**Prompt:** Search the entries for the word "certificates" and return every line where it is found.

[Page layout parsing data]
----------------

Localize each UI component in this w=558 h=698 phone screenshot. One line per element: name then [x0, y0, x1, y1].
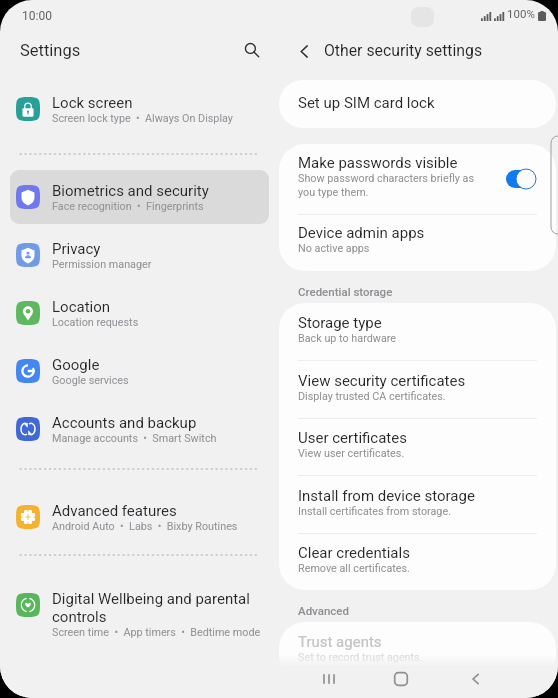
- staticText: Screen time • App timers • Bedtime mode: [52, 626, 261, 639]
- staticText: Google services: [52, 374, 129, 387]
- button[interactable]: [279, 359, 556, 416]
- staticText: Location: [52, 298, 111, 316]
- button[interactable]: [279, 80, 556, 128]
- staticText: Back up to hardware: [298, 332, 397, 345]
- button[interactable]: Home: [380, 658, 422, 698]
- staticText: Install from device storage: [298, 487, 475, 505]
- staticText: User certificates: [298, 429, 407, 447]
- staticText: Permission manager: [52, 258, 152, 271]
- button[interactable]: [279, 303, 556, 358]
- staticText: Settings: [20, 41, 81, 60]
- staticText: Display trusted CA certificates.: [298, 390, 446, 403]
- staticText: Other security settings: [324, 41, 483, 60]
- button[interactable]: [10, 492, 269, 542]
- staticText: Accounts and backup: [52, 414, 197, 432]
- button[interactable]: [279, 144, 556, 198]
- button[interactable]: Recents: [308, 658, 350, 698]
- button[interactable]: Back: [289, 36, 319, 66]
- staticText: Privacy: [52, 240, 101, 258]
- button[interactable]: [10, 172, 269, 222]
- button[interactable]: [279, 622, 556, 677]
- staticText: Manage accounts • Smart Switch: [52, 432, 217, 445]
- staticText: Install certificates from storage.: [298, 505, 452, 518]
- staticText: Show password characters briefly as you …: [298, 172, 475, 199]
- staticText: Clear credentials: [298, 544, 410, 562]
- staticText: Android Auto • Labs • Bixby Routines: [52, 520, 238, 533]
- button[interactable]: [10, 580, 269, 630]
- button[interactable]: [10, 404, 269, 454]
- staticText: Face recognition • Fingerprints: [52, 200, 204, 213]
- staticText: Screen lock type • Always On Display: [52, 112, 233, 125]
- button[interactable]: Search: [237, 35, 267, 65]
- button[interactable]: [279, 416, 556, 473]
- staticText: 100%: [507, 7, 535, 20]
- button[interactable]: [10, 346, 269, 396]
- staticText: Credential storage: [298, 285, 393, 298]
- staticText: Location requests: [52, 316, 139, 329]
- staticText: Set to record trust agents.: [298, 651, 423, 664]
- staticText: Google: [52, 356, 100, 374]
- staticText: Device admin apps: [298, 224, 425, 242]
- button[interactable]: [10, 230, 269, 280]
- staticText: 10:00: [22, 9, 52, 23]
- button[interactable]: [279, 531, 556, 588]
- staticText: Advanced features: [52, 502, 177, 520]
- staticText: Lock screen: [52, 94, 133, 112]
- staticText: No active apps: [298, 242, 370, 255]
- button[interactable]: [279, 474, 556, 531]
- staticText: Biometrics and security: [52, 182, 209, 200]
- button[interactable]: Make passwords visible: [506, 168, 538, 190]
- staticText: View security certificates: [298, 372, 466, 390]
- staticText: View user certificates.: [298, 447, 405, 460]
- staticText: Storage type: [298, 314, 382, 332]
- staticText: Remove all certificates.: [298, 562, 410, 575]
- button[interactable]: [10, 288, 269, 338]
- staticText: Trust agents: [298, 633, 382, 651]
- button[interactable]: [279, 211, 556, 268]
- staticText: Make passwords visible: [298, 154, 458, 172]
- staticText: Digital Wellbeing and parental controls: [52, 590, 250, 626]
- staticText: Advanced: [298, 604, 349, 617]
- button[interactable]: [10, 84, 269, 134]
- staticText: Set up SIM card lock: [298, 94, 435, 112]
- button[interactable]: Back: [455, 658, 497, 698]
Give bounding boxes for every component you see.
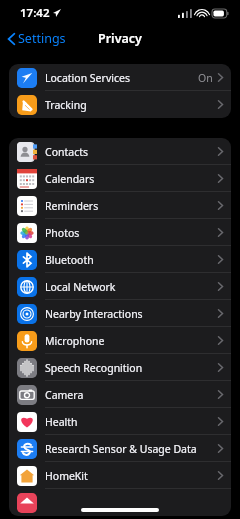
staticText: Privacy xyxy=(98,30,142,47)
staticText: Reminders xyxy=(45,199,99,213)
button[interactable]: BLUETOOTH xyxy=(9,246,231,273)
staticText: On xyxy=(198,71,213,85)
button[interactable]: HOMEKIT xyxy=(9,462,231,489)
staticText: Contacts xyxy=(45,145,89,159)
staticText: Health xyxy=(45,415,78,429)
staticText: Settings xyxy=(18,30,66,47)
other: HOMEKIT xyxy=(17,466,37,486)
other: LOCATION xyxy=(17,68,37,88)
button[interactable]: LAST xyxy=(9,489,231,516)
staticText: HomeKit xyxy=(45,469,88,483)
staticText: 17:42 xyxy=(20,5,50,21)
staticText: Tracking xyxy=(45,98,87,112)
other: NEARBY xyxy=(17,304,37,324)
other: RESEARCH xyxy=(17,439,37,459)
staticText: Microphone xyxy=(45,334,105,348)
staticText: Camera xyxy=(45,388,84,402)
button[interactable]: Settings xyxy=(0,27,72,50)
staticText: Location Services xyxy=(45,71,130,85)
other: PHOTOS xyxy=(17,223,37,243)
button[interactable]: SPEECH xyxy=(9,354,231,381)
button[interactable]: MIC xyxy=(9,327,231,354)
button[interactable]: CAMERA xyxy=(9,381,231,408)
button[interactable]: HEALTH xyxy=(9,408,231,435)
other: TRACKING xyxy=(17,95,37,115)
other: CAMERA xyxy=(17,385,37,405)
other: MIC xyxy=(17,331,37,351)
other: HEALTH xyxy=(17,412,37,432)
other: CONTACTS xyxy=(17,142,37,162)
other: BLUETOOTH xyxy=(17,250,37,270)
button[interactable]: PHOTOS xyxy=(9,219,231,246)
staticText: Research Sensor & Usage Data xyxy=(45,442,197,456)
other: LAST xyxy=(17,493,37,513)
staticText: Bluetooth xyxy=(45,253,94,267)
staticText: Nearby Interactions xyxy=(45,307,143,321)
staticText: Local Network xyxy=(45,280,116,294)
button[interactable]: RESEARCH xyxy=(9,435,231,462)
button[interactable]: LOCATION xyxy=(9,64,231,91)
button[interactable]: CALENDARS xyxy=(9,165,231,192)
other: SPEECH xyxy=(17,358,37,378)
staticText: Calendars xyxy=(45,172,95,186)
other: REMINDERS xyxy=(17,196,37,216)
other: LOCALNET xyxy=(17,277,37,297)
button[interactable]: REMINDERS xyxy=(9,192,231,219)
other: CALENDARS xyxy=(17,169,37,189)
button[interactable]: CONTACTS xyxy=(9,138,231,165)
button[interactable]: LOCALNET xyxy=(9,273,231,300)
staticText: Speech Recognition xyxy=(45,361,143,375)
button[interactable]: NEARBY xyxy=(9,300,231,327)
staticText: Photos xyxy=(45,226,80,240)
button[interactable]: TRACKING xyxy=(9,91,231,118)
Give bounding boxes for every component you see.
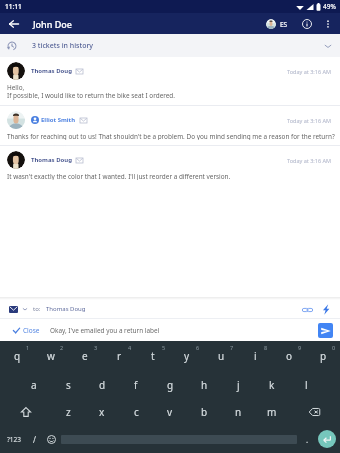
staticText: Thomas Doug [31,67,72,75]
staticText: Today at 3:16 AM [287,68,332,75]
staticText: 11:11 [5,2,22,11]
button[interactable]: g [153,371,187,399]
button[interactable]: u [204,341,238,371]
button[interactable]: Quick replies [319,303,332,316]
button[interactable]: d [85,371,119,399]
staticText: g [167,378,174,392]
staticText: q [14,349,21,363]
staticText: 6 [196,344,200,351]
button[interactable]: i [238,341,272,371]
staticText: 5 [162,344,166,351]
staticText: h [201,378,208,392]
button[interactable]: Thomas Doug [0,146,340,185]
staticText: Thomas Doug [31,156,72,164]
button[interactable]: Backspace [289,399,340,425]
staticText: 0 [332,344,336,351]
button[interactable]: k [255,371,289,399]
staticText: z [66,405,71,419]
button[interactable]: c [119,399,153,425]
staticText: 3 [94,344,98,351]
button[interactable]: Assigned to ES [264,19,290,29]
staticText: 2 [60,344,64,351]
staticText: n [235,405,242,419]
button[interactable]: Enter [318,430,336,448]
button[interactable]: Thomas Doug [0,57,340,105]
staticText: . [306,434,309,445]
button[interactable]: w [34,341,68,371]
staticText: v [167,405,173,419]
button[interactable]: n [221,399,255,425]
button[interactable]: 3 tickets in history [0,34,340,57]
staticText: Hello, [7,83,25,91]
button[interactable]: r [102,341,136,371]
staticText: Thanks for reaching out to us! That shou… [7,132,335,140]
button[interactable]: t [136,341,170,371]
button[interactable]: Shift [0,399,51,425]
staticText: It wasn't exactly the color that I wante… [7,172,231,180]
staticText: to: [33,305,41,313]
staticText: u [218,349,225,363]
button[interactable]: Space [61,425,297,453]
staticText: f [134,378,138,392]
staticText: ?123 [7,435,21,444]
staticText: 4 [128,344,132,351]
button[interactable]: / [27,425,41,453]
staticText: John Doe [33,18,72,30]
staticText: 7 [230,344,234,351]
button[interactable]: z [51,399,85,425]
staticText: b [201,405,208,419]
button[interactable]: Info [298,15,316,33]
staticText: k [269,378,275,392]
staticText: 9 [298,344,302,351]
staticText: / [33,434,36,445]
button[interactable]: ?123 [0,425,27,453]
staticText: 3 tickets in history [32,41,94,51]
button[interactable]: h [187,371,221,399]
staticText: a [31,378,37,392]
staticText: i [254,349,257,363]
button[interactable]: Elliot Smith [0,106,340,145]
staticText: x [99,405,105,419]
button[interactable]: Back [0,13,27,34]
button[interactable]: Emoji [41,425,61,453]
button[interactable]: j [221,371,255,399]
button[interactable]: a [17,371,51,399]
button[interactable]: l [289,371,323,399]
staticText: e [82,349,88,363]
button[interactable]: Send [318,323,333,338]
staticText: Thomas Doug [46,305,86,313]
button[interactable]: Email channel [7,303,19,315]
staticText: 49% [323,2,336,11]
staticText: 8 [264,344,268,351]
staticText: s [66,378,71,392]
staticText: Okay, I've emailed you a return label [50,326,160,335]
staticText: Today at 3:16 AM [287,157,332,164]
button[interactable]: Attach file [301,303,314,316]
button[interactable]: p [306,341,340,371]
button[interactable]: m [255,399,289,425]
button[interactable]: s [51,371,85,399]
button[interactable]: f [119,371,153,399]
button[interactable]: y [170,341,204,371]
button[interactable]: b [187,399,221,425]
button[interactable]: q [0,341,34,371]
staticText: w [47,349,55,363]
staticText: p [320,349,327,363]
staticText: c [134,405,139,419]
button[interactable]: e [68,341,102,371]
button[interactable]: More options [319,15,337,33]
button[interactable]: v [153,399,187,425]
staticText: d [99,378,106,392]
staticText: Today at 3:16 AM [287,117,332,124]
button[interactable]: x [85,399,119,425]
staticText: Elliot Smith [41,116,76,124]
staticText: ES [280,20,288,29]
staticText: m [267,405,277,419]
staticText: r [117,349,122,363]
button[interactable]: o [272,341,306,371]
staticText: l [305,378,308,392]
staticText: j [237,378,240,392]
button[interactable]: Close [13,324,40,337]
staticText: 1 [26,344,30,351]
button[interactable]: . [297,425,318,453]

----------------

**Solution to the problem:**
- staticText: User certificates: [298, 429, 407, 447]
- staticText: Display trusted CA certificates.: [298, 390, 446, 403]
- staticText: Install certificates from storage.: [298, 505, 452, 518]
- staticText: View security certificates: [298, 372, 466, 390]
- staticText: View user certificates.: [298, 447, 405, 460]
- staticText: Remove all certificates.: [298, 562, 410, 575]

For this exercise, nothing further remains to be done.